# AIM OF THE EXERCISE
The lines to reproduce from the material below are those from the one containing "置身其中復古氛圍濃厚、幸好日曆倒是沒忘了撕，有跟著現" through the one containing "no cumplirían los", both included; write them out exactly and add nothing.

# TASK INPUTS
▬▬▬▬▬▬

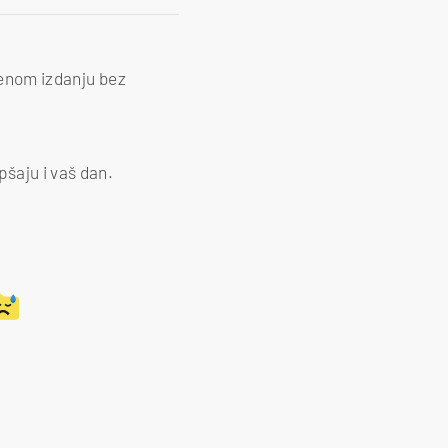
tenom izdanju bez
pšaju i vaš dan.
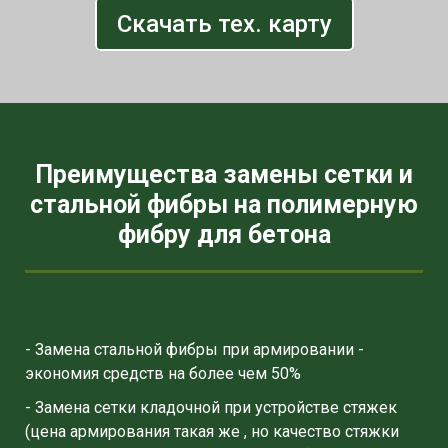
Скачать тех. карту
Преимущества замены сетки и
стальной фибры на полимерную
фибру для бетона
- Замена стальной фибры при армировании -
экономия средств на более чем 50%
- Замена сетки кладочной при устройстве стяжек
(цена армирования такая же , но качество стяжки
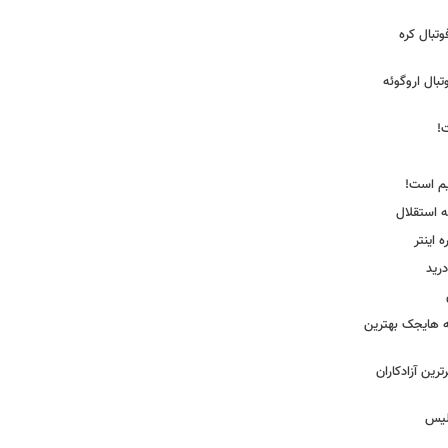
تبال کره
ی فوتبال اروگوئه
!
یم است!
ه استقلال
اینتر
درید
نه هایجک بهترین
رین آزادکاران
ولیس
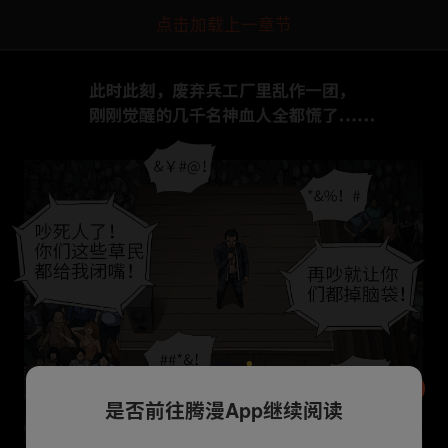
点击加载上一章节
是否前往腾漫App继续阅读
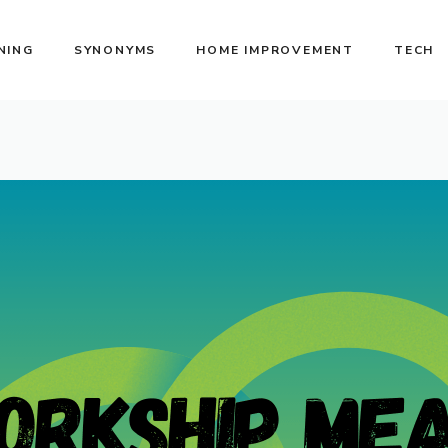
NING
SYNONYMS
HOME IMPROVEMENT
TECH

▬▬▬▬▬▬

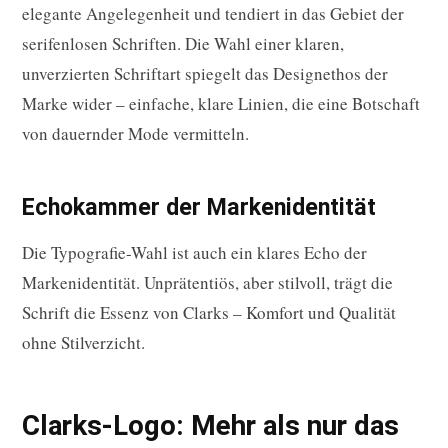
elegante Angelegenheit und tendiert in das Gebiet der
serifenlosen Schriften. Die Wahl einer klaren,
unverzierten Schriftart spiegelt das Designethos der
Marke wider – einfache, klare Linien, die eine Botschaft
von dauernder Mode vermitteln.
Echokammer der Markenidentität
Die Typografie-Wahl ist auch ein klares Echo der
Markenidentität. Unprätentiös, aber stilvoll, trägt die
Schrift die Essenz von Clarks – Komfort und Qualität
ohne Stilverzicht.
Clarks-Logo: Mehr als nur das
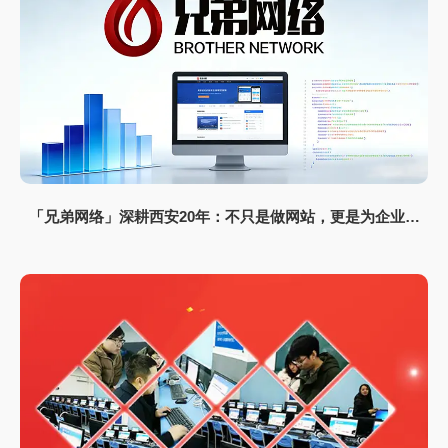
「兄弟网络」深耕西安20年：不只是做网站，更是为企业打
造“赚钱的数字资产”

▬▬▬▬▬▬

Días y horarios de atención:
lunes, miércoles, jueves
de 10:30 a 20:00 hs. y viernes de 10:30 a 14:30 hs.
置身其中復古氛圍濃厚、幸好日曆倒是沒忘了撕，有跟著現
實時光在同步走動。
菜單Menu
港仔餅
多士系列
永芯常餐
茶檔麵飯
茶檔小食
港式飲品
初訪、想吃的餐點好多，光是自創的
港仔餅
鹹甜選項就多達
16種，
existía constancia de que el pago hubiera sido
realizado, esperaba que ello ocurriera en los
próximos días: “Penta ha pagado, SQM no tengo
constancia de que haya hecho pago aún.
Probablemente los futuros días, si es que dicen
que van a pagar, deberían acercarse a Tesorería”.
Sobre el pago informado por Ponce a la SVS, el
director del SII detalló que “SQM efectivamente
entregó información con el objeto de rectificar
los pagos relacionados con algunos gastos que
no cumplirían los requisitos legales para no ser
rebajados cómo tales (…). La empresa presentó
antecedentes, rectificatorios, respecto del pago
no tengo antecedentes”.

▬▬▬▬▬▬

# WORKED SOLUTION
置身其中復古氛圍濃厚、幸好日曆倒是沒忘了撕，有跟著現
實時光在同步走動。
菜單Menu
港仔餅
多士系列
永芯常餐
茶檔麵飯
茶檔小食
港式飲品
初訪、想吃的餐點好多，光是自創的
港仔餅
鹹甜選項就多達
16種，
existía constancia de que el pago hubiera sido
realizado, esperaba que ello ocurriera en los
próximos días: “Penta ha pagado, SQM no tengo
constancia de que haya hecho pago aún.
Probablemente los futuros días, si es que dicen
que van a pagar, deberían acercarse a Tesorería”.
Sobre el pago informado por Ponce a la SVS, el
director del SII detalló que “SQM efectivamente
entregó información con el objeto de rectificar
los pagos relacionados con algunos gastos que
no cumplirían los requisitos legales para no ser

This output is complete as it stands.